Comment ça ? Où est-il parti? Ma gorge se noue. Je sais que je lui ai crié quelque chose à la figure, dimanche dernier, mais je ne me rappelle plus quoi.
Evelyn pousse un long soupir.
— Oui, il est parti. Il nous a consacré sept longues années, mais depuis quelque temps, je me rendais bien compte qu'il avait besoin d'avancer. C'est d'ailleurs ce que je lui disais à chaque évaluation annuelle depuis deux ans, mais il avait l’air trop timide pour oser se lancer. J’aimerais bien savoir ce que vous lui avez dit.
Je bredouille :
— Je… je ne m’en souviens pas du tout. Lorsque je l’ai vu dimanche, je n’étais déjà pas dans mon assiette. J’étais partie en week-end, et il m’a fait sursauter en surgissant juste au moment où j’ouvrais ma porte. Je ne croyais vraiment pas que…

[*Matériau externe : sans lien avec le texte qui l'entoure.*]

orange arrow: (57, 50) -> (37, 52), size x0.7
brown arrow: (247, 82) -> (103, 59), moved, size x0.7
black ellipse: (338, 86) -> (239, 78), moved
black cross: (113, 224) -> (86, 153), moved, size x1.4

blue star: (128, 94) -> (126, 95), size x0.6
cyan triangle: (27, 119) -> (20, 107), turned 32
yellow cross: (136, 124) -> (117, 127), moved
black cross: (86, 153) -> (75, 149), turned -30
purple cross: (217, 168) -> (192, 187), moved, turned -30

— Peu importe ce que vous avez dit, ça a marché.
— Ça a marché? Mais qu’est-ce qui a marché ?
Elle me répond d’un air détaché :
— Vous avez aidé Harold à trouver le courage de donner sa démission. D’après lui, vous lui avez toujours montré qu’il était important d’être honnête avec soi-même. Et vous l’avez encouragé à donner suite à ses talents d’informaticien, à mettre en valeur ses compétences.
Je suis interloquée par la façon dont Harold a présenté les choses. Il m’a donné le beau rôle.

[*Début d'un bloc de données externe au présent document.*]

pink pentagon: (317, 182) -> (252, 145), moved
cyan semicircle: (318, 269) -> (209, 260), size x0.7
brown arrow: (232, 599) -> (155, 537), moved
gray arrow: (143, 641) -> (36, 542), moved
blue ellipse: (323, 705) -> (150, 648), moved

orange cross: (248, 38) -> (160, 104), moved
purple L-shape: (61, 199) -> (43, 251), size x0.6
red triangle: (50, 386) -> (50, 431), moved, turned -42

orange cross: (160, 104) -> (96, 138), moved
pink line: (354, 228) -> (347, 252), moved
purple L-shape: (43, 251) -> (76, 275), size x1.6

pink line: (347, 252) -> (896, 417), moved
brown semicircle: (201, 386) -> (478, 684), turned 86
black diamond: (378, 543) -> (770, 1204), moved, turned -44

— Et alors, que compte-t-il faire ?
— Il a créé sa propre boîte d’informatique. Ça s’appelle SuperNul. Il m'a confié qu'il y pensait depuis des années, mais c’est votre conversation de dimanche qui lui a fait comprendre que le moment était venu.

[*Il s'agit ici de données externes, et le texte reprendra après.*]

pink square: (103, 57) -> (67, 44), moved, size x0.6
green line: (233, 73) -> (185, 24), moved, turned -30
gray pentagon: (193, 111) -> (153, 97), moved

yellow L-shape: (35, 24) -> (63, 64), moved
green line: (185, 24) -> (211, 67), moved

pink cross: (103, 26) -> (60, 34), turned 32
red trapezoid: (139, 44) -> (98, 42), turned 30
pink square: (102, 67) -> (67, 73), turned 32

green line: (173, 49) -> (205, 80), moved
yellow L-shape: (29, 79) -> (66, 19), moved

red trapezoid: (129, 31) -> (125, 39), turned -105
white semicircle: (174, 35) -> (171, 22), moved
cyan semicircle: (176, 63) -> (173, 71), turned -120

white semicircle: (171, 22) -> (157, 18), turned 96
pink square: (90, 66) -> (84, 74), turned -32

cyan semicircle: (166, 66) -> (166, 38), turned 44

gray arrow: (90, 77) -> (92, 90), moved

Ses lèvres amorcent une moue boudeuse.
— Peut-être avez-vous été un peu trop efficace dans vos encouragements… Harold a insisté sur le fait qu’il ne pouvait pas faire ses deux semaines de préavis. Il était trop impatient de trouver ses premiers clients !
Toujours sonnée par la nouvelle, je réponds :
— Désolée.
Evelyn sourit.
— Ne le soyez pas. C'était le moment ou jamais. Je regrette simplement qu’Harold n’ait pu vous remercier. Lui et le Pr Templeton.
— Jason ?
Le coup de poignard dans le ventre a été si soudain que j’en ai appelé mon prétendu Petit Ami par son prénom! Mais c’est bien le cadet de mes soucis.
— C'est ça. Nous avons eu une longue conversation, lundi matin. Le Pr Templeton m’a confié à quel point vous avez travaillé dur pour qu’il puisse rendre son manuscrit à temps. Il m’a dit aussi qu’il avait beaucoup apprécié les heures supplémentaires que vous avez faites pour lui. Lorsque son livre sortira l’été prochain, il nous fera d’ailleurs don d’un exemplaire pour notre collection. Mais il voulait que je sache que l’allusion à la bibliothèque dans les remerciements est largement insuffisante pour exprimer à quel point vous lui avez été utile.
Utile.
C'est en effet une façon de voir les choses. Je m’empresse de chasser l’image de ses mains sous mon pull lorsque nous étions lovés l’un contre l’autre, sous l’escalier de La Perla. Malheureusement, elle est aussitôt remplacée par une autre image, celle de nos corps enlacés sur le lit du Blue Cottage. Je serre les dents.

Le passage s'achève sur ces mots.